A byte address divided by 8 gives the doubleword (DW) address:
Dividing by 8 just drops the low 3 bits. In hardware we do not need a divider — we use a splitter to take bits [9:3] of the 64-bit ALU output and feed those 7 bits to the RAM A input. The low 3 bits [2:0] are the offset inside the cell and are not sent to the RAM address; instead they tell us which sub-word we are touching.
byte addr bit: ... 9 8 7 6 5 4 3 | 2 | 1 0
\________ DW addr ______/ |word|byte|
(-> RAM A, 7 bits) |sel | sel |
The notes drew this as the ALU output TA (64 bits, a byte address) entering a splitter labeled 3-9, whose 7-bit output drives the RAM A input.
+-----+
RD0 (rs1) ----->| A |
base addr | ALU | TA +--------+ A
| B |--/--->| 3 - 9 |--/--> (RAM addr)
imm-i/imm-s --->+-----+ 64 +--------+ 7
byte splitter DW addr
addr
The three address "views"¶
The class drew the same memory three ways at once. The picture below mirrors that "memory layout" diagram: the same storage seen as raw bytes, as 32-bit words, and as 64-bit doublewords.

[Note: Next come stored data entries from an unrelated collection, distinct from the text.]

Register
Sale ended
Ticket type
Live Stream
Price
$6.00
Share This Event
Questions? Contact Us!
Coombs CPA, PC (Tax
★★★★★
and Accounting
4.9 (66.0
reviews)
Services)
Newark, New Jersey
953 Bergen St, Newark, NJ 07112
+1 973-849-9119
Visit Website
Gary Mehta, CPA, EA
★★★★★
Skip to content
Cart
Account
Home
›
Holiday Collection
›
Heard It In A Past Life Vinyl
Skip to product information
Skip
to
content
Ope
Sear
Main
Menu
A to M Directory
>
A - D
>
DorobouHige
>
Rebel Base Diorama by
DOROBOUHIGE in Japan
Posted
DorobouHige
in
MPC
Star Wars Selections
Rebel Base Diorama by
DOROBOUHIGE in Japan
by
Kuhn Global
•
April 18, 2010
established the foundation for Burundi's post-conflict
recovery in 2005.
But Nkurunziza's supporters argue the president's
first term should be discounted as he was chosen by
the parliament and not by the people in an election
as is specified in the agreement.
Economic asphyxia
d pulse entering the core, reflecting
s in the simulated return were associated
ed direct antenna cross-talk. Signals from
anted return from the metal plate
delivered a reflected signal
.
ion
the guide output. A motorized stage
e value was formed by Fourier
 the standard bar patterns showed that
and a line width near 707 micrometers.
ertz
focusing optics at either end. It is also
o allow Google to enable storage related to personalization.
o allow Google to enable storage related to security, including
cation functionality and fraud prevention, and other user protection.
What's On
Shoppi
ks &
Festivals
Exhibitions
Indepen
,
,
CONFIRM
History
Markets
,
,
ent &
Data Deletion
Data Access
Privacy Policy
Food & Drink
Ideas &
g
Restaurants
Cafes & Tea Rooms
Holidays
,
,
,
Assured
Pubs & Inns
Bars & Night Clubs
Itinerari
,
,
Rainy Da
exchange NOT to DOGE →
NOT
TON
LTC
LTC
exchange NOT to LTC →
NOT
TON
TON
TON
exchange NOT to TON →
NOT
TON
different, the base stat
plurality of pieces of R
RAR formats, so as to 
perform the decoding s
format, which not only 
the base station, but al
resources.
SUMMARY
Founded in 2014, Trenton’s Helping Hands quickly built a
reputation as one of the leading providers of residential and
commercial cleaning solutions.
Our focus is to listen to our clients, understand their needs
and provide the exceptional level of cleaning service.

byte addr word addr dword addr
---------- --------- ----------
...
16 --* (word 4) (dword 2)
15
14 } word 3 ----,
13 } dword 1
12 ----------'
11
10 } word 2 ---,
9 } dword 1
8 -----------'
7
6 } word 1 ---,
5 } dword 0
4 -----------'
3
2 } word 0 ---,
1 } dword 0
0 -----------'
Reading the relationships off the diagram:
| Address kind | Conversion from byte address | Low bits used as offset |
|---|---|---|
| byte | (itself) | — |
| word | byte >> 2 |
bits [1:0] = byte within word |
| doubleword | byte >> 3 |
bits [2:0] = byte within dword |
Selector bits, color-coded as in the notes¶
The handwritten layout used colored boxes to show how the low address bits act as selectors:
- Word selector (green) = byte address bit 2. Within one 64-bit cell there are two 32-bit words: bit 2 = 0 selects the lower word (bytes 0–3), bit 2 = 1 selects the upper word (bytes 4–7).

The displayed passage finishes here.